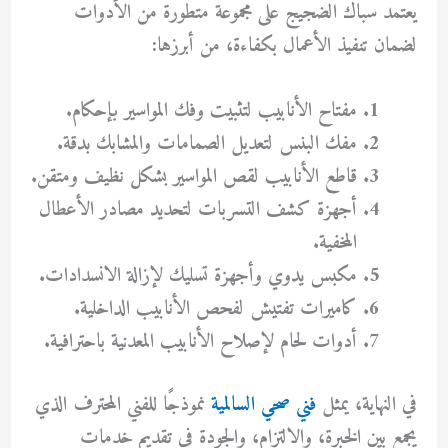
يعتمد سباك الضجيج على مجموعة متطورة من الأدوات
لضمان تنفيذ الأعمال بكفاءة، من أبرزها:
مفتاح الأنابيب لتثبيت وفك المواسير بإحكام.
مفك البنس لتعديل الصمامات والمشابك بدقة.
قاطع الأنابيب لقص المواسير بشكل نظيف ومتقن.
أجهزة كشف التسربات لتحديد مصادر الأعطال
المخفية.
مكبس يدوي وأجهزة تسليك لإزالة الانسدادات.
كاميرات تفتيش لفحص الأنابيب الداخلية.
أدوات لحام لإصلاح الأنابيب المعدنية باحترافية.
في النهاية، يمثل
فني صحي السالمية
نموذجًا للفني المحترف الذي
يجمع بين الخبرة، والالتزام، والجودة في تقديم خدمات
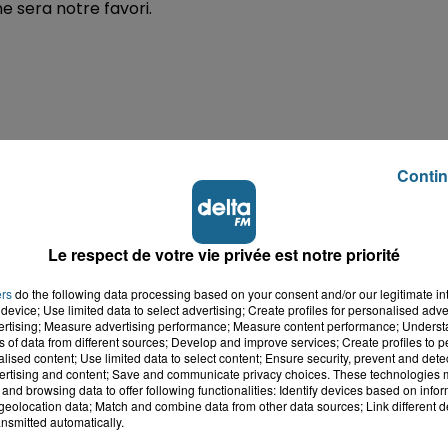
 sera notre favori.
Contin
Le respect de votre vie privée est notre priorité
ers
do the following data processing based on your consent and/or our legitimate int
device; Use limited data to select advertising; Create profiles for personalised adver
vertising; Measure advertising performance; Measure content performance; Unders
ns of data from different sources; Develop and improve services; Create profiles to 
alised content; Use limited data to select content; Ensure security, prevent and detect
ertising and content; Save and communicate privacy choices. These technologies
and browsing data to offer following functionalities: Identify devices based on infor
eolocation data; Match and combine data from other data sources; Link different de
nsmitted automatically.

# # #

### Brief
From the entries above, output every line exactly and omit any image.

### Exercise answer
يعتمد سباك الضجيج على مجموعة متطورة من الأدوات
لضمان تنفيذ الأعمال بكفاءة، من أبرزها:
مفتاح الأنابيب لتثبيت وفك المواسير بإحكام.
مفك البنس لتعديل الصمامات والمشابك بدقة.
قاطع الأنابيب لقص المواسير بشكل نظيف ومتقن.
أجهزة كشف التسربات لتحديد مصادر الأعطال
المخفية.
مكبس يدوي وأجهزة تسليك لإزالة الانسدادات.
كاميرات تفتيش لفحص الأنابيب الداخلية.
أدوات لحام لإصلاح الأنابيب المعدنية باحترافية.
في النهاية، يمثل
فني صحي السالمية
نموذجًا للفني المحترف الذي
يجمع بين الخبرة، والالتزام، والجودة في تقديم خدمات
 sera notre favori.
Contin
Le respect de votre vie privée est notre priorité
ers
do the following data processing based on your consent and/or our legitimate int
device; Use limited data to select advertising; Create profiles for personalised adver
vertising; Measure advertising performance; Measure content performance; Unders
ns of data from different sources; Develop and improve services; Create profiles to 
alised content; Use limited data to select content; Ensure security, prevent and detect
ertising and content; Save and communicate privacy choices. These technologies
and browsing data to offer following functionalities: Identify devices based on infor
eolocation data; Match and combine data from other data sources; Link different de
nsmitted automatically.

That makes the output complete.